Non ne sarei così sicuro considerando che i marchi storici soffrono pure in Europa il confronto con le auto cinesi.
 
Non sono del tutto d’accordo. La logica è
giusta, ma la realtà è diversa. In ordine sparso:
- Aumentano i costi di produzione dell’ipotetico drone, ma questo non necessariamente avvicina la fine della guerra. Un po’ perché la Cina ha interesse ad aiutare i russi (anche col credito) che potranno continuare a costruire i drone molto a lungo, e un po’ perché in una società come quella russa non è un problema enorme per Putin deviare risorse da altri settori per finanziare i droni (ovviamente sto usando il termine “drone” come lo hai usato tu — a mo’ di esempio per tutte le armi necessarie allo svolgimento della guerra da parte russa).

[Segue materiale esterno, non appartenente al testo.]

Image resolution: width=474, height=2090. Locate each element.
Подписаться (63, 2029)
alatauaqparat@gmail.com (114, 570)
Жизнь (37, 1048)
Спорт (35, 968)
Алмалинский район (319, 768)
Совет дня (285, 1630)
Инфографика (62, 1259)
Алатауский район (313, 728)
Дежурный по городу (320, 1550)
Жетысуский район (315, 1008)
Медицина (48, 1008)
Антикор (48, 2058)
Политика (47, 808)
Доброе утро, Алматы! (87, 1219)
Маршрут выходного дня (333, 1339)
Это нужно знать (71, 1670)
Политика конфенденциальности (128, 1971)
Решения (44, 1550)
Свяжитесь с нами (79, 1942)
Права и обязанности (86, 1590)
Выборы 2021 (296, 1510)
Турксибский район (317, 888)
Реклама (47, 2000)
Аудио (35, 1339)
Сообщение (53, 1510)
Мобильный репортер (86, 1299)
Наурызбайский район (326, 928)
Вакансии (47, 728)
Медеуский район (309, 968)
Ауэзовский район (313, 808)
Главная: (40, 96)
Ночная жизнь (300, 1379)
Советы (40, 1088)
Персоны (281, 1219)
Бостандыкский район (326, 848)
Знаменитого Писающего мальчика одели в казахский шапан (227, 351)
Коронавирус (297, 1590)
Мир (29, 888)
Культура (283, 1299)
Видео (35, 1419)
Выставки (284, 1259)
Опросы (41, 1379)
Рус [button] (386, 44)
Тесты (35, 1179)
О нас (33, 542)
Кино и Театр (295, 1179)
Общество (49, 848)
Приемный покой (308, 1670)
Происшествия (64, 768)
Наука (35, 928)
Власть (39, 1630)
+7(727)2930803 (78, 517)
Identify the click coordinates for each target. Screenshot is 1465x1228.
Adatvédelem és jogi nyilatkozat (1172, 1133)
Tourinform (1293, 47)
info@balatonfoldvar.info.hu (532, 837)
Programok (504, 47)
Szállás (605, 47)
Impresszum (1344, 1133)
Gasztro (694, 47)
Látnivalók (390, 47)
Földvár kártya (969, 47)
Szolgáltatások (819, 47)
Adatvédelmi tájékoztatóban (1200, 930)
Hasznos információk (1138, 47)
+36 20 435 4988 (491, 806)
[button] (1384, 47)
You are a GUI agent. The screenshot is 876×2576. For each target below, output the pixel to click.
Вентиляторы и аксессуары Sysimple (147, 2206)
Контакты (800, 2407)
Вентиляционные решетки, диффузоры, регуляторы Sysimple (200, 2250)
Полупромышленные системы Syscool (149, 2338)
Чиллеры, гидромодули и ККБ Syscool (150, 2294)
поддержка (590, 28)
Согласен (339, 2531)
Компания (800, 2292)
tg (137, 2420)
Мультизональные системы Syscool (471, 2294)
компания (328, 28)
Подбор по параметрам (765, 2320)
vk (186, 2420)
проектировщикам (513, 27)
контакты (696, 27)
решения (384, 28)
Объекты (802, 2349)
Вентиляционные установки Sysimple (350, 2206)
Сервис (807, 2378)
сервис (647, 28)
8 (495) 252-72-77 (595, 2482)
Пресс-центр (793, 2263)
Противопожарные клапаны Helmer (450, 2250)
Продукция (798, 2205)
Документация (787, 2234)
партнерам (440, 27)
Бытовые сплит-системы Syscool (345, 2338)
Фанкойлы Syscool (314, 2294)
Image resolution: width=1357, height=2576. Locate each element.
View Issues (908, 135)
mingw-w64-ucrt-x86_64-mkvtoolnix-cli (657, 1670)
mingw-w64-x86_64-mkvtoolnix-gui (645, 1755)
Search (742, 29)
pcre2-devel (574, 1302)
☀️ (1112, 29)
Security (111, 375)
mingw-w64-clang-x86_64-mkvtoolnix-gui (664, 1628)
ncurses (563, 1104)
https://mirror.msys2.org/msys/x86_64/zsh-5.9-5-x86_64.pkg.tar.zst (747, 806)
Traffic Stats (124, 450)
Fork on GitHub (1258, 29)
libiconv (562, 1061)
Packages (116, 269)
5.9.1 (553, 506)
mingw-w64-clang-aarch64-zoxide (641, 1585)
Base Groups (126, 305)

- La guerra costa molto ai russi, con o senza le sanzioni (il 10% non fa grande differenza). L’incentivo economico a porre fine al conflitto non manca. A mancare è invece il motivo per il quale Putin dovrebbe fermarsi adesso: da un punto di vista militare ha ottenuto quasi tutti gli obiettivi (mancano una parte del Donetsk e la caduta del governo ucraino, ma questo secondo obiettivo è irrilevante) — occupa la Crimea e una quantità sufficiente di territorio ucraino da dettare le condizioni della pace. L’Occidente è diviso e indugia continuamente, la Cina è disposta a proseguire il proprio sostegno.
- Per vincere servono risolutezza e un’escalation notevole del costo giornaliero della guerra. Se davvero vogliamo incentivare Putin a trattare, dobbiamo prima dimostrare che le nostre economie sono al servizio dello sforzo bellico ucraino senza se e senza ma. Che per far arrivare un missile a Kyiv ne devono essere sparati 100. Che per conquistare un altro km quadrato di Donetsk c’è da spendere 30 miliardi e perdere 100.000 soldati russi. Solo questo può indurre a trattare.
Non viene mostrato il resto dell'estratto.